Was bedeutet für Sie Identität?
Weil ich so oft umgezogen bin, identifiziere ich mich sehr stark als Immigrantin. Und das mit einem intensiven Gefühl von Stolz. Wir leben heute zwischen den Welten und wir Immigranten sind die Brücke – ein Fuss hier, ein Fuss dort. In den nächsten 25 Jahren ist das die Geschichte der meisten Menschen, es wird die Norm. Ich hoffe, wir können uns in den Diskussionen um Grenzen entspannen. Denn: Grenzen haben versagt.
Ihnen gefällt also die Identität als Immigrantin?
Für mich ist es grossartig! Wir Immigranten sind die Wildcard der Natur. Wir sind globale Kinder. Wir sind anders als unsere Eltern. Aber wir verstehen, woher sie kommen. Und wir verstehen, wo wir gelandet sind. Das ist eine machtvolle Sache. Man kann so besser überleben. Die Natur gibt deshalb Acht, dass wir nicht aussterben.

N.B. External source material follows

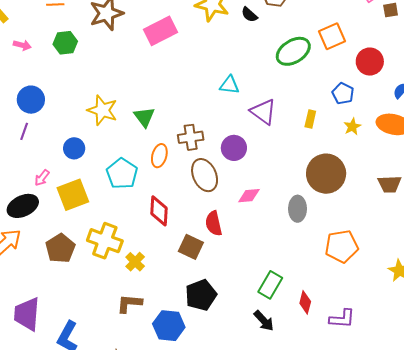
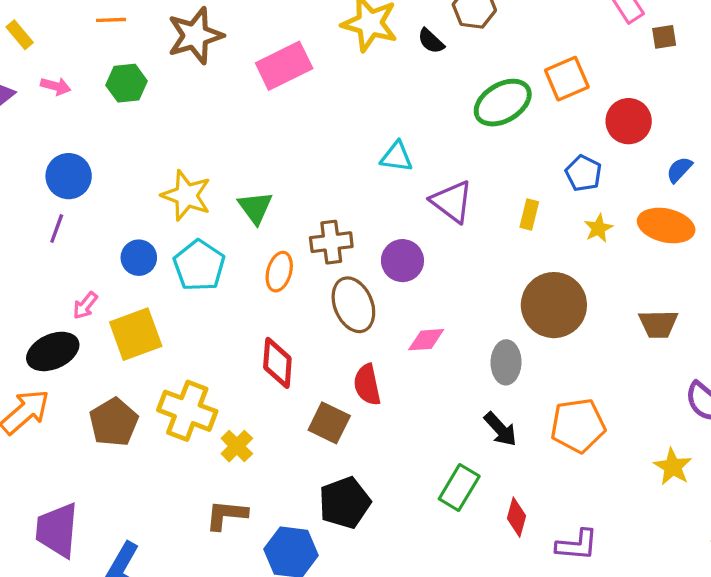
cyan pentagon: (122, 174) -> (199, 266), moved
black arrow: (264, 321) -> (500, 429), moved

Sie leben nun seit 1994 in den USA. Was sehen Sie, wenn Sie von aussen auf den Sudan, wo Sie geboren sind, schauen?
Meine Beziehung zum Sudan ist sehr kompliziert. Wenn ich auf den Sudan blicke, sehe ich meine Heimat, aber auch fremde Menschen. Ich sehe einen Ort, wo ich hingehöre, aber gleichzeitig auch einen Ort, wo ich niemals leben könnte.
Warum?
Der Sudan leidet seit 30 Jahren unter einem Polizeiregime. Dieses engt die Leute ein. Für mich wirken dort viele Menschen wie Gefangene. Trotzdem kann ich nicht zu lange ausserhalb des Sudans, aber auch nicht zu lange im Sudan sein.
In den USA haben Sie Musikethnologie studiert. Was bringt ihnen das für Ihre Musik?

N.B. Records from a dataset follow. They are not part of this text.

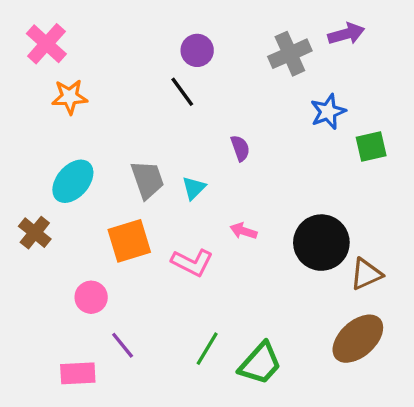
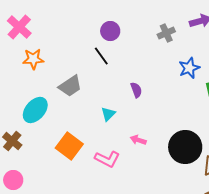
gray cross: (290, 54) -> (166, 33), size x0.7
gray trapezoid: (147, 180) -> (70, 86), moved, turned 75
orange square: (129, 241) -> (69, 146), turned -36
pink circle: (91, 297) -> (13, 180), moved

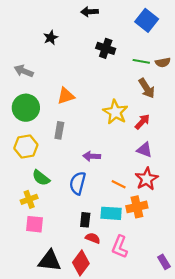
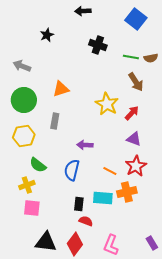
pink L-shape: (120, 247) -> (111, 245), moved

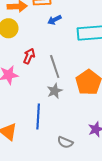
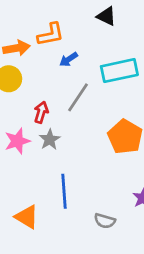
gray line: (55, 67) -> (78, 97), moved, turned 60
gray star: (55, 91) -> (50, 139), moved

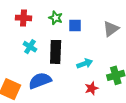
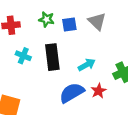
gray triangle: (111, 29) -> (97, 21), moved, turned -30
blue semicircle: (40, 81) -> (72, 93), moved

Ich habe gelernt, dass jede Musik eine Tradition hat. Die Grundlage jeder Tradition ist Fusion. Und die Grundlage von Fusion ist Tradition. Ein wunderbarer Kreis. Das nehme ich mit. Nichts existiert in einem Vakuum.
Auch Ihre Musik ist eine Fusion, eine Mischung zwischen Pop und der sudanesischen Musik der 1960er und 70er-Jahre. Sie nennen ihren Stil «East African Retro Pop». Warum?
Weil wir eine ostafrikanische Bewegung brauchen. Die Labels veröffentlichen nur westafrikanische Musik. Ostafrika taucht nur im Zusammenhang mit dem Ethiojazz auf. Aber in der unabhängigen Musikszene passiert noch viel mehr. Ich liebe die Musik von Sansibar und Kenia. Ich wollte einen Sound erschaffen, der die ostafrikanische Musik verbindet
Ihr aktuelles Album ist in Asilah, an der Küste Marokkos, entstanden. Warum gerade da?
Ich suchte einen Ort am Meer, einen Ort voller Frische. Asilah ist kein fröhlicher, aber ein wunderschöner Ort. Und ich kann die Bedeutung des Meers für die menschliche Psyche, den Geist, die Seele nicht genug betonen. Das Meer ist der ultimative Heiler. Es heilt von allem.
Sie nennen Ihr aktuelles Album «Manara», Leuchtturm. Weil er auf dem Meer Orientierung gibt?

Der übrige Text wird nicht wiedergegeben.